Assignment:
Retrieve each line that contains the word "luôn" from the entries below.

• • •

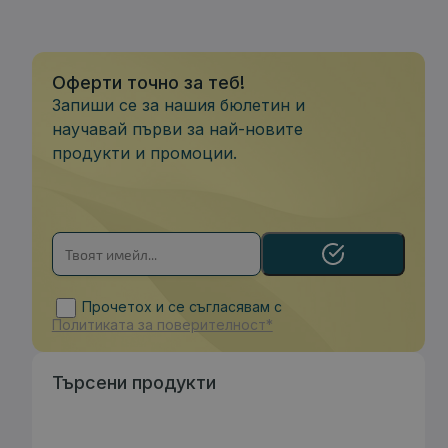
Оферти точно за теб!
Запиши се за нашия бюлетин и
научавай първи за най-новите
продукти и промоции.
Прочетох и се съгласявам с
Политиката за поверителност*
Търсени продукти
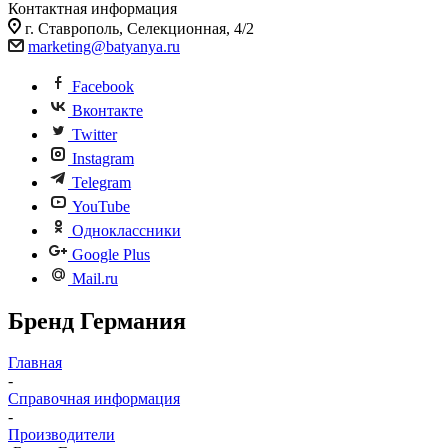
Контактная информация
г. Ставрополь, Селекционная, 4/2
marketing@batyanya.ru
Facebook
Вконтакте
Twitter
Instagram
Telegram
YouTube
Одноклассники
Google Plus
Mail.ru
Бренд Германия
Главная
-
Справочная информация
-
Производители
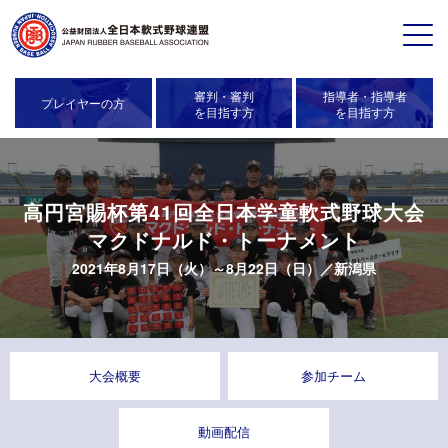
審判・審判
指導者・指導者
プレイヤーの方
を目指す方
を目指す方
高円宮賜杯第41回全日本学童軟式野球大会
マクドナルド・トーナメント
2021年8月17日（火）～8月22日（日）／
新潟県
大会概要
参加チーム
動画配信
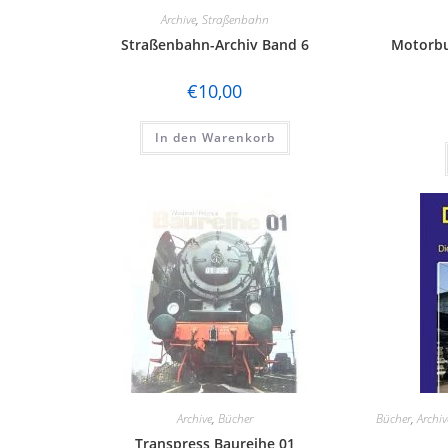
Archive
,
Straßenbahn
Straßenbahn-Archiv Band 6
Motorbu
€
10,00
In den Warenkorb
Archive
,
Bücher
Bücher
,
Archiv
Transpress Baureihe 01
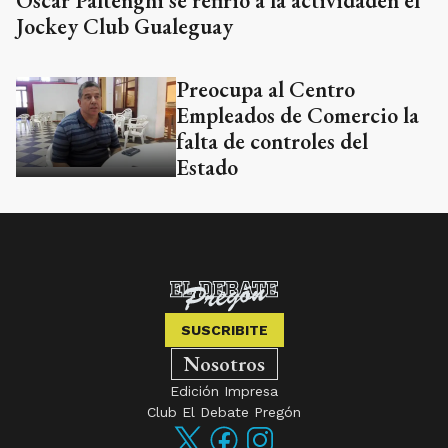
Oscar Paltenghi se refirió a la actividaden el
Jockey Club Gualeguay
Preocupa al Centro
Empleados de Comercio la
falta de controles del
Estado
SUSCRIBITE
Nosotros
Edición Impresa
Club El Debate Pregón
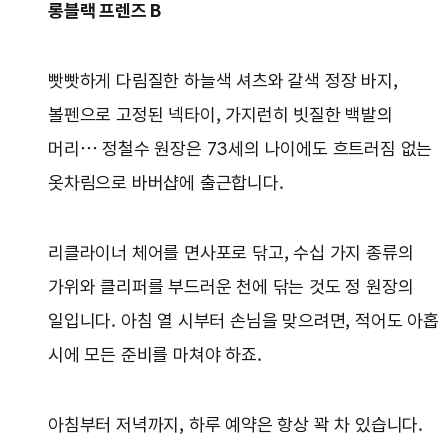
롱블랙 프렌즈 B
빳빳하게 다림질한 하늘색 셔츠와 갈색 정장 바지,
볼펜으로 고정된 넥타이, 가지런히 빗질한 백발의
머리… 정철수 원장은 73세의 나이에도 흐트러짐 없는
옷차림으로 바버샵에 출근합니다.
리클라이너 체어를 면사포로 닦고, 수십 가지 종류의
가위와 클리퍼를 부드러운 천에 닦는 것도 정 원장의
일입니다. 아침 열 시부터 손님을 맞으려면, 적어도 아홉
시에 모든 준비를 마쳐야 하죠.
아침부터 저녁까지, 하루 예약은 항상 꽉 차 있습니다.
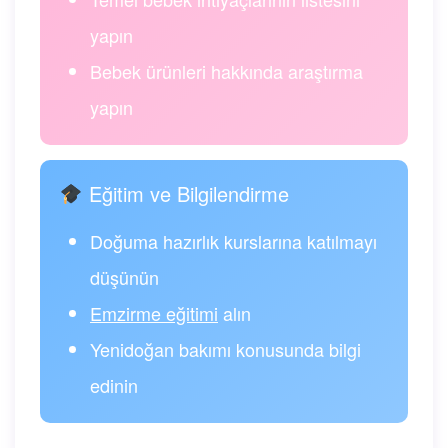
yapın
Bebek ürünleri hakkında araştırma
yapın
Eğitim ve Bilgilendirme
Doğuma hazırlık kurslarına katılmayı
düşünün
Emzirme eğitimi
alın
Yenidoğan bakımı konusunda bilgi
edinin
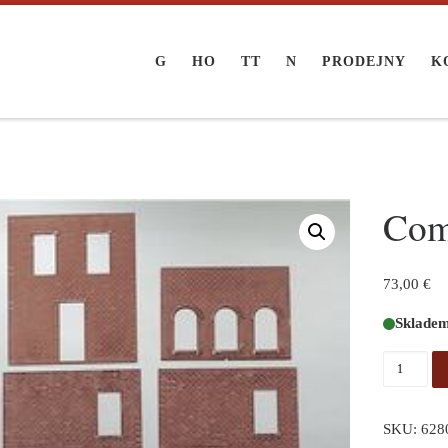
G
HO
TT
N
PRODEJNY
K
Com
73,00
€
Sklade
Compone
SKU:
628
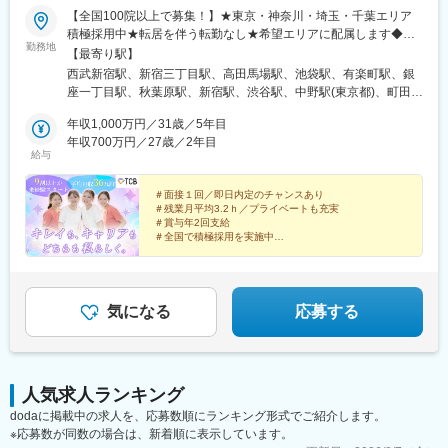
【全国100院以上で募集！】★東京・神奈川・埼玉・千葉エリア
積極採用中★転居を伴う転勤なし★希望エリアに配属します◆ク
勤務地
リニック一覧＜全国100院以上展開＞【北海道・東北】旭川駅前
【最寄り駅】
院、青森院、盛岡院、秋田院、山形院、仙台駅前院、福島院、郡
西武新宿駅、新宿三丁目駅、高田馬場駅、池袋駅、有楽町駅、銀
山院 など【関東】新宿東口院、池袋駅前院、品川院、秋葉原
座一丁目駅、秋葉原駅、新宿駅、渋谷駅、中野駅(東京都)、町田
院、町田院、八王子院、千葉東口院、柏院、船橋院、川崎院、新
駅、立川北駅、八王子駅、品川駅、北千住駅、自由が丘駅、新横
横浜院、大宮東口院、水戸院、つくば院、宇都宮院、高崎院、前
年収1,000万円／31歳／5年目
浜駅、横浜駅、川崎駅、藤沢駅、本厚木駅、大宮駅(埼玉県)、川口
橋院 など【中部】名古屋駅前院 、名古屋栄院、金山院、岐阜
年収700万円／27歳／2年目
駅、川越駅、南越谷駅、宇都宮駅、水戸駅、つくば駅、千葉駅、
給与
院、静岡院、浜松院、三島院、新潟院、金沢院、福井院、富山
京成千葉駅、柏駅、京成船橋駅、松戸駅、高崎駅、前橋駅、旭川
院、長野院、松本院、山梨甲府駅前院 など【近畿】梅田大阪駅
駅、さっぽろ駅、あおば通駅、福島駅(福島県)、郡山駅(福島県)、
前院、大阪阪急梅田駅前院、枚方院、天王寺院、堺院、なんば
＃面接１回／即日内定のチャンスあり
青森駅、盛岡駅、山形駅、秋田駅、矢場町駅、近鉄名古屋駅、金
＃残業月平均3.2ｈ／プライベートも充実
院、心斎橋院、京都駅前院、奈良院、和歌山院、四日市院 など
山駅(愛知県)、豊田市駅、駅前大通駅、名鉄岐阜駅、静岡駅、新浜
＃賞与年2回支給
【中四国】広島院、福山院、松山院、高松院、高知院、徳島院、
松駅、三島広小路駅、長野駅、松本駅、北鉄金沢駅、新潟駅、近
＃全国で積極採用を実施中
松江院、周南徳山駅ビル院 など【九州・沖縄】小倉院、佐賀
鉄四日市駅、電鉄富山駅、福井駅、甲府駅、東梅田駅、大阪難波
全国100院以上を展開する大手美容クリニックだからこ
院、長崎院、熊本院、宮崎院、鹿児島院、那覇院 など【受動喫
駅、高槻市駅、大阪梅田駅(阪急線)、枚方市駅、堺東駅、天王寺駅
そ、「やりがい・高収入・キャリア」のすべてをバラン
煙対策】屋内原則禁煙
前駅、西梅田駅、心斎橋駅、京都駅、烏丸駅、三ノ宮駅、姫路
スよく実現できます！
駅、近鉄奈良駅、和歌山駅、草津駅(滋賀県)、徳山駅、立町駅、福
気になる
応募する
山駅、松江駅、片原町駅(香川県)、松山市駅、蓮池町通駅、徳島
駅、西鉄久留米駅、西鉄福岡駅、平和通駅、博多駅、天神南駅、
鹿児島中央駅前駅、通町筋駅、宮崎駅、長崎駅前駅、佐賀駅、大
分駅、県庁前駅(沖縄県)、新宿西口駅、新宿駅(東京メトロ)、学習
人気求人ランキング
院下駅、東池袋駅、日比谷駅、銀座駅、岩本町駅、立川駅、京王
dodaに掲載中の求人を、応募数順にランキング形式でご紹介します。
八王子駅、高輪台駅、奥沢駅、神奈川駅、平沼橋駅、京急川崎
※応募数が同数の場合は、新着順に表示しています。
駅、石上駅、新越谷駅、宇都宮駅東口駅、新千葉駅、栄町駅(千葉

• • •

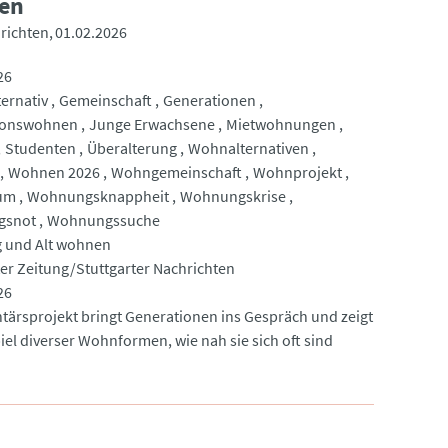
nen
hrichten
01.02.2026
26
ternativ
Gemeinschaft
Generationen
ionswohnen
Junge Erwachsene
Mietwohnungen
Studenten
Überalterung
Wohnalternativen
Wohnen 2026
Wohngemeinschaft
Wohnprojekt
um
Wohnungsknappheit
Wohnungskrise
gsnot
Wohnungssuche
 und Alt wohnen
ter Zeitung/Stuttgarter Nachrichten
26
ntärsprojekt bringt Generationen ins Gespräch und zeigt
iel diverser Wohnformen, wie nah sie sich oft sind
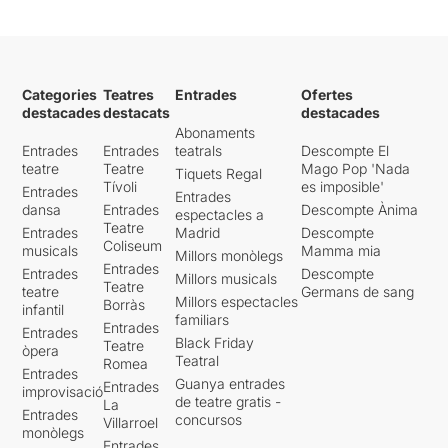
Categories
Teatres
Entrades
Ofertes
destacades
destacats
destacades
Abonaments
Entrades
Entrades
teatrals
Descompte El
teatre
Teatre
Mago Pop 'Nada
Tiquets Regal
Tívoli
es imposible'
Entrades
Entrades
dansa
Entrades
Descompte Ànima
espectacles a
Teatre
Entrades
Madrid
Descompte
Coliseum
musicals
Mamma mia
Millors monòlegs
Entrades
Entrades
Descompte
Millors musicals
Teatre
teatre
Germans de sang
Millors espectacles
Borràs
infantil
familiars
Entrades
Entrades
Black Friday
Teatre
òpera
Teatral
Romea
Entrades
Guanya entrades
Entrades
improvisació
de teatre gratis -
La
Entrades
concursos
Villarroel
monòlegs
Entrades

• • •

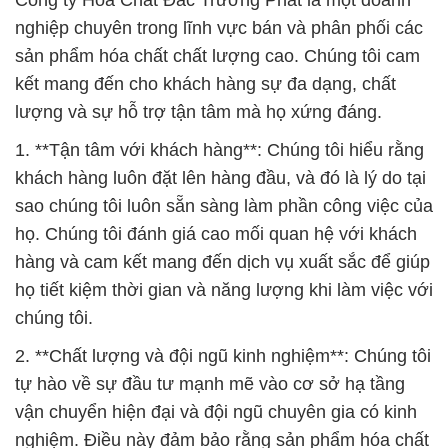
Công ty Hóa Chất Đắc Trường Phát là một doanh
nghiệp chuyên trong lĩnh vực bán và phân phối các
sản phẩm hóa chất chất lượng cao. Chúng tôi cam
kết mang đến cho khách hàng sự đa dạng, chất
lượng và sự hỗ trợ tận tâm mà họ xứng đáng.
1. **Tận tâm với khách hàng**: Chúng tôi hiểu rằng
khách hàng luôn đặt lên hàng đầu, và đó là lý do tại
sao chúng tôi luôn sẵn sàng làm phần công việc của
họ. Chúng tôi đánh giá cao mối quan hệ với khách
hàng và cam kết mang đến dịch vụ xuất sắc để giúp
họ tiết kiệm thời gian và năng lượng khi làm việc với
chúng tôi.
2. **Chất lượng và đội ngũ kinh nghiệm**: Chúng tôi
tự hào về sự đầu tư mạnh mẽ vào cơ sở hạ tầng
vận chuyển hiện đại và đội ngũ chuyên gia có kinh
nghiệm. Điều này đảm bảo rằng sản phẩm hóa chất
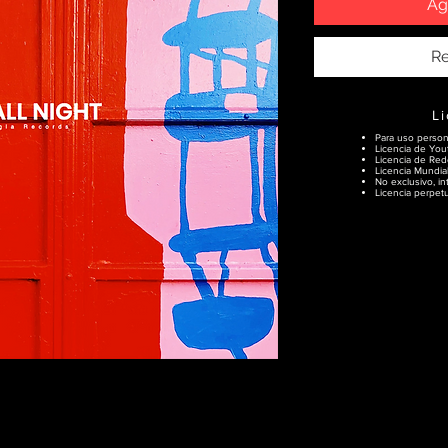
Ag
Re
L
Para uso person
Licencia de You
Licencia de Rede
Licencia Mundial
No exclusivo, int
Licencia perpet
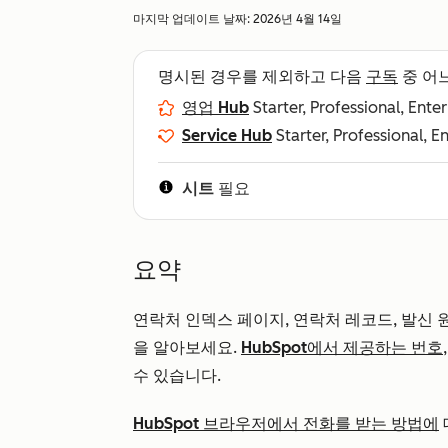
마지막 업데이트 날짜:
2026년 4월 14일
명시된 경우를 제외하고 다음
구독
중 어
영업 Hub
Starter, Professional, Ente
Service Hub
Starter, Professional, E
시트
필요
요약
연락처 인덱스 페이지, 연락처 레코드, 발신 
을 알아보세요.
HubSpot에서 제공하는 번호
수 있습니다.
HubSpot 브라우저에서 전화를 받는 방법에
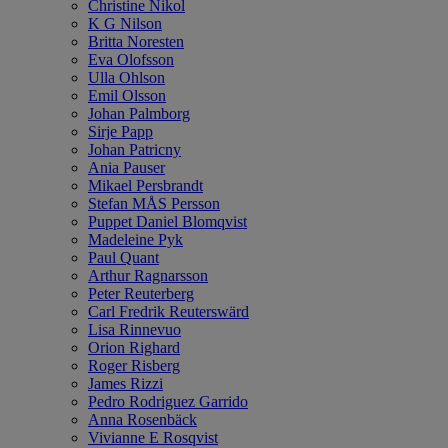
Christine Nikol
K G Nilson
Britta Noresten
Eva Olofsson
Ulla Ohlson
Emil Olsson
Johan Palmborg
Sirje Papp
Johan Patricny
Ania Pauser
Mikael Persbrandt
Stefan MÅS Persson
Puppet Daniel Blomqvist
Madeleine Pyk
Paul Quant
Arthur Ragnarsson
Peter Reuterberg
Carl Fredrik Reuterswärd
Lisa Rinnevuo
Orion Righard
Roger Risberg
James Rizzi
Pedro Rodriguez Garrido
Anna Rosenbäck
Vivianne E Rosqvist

• • •

Result of this task:
khách hàng luôn đặt lên hàng đầu, và đó là lý do tại
sao chúng tôi luôn sẵn sàng làm phần công việc của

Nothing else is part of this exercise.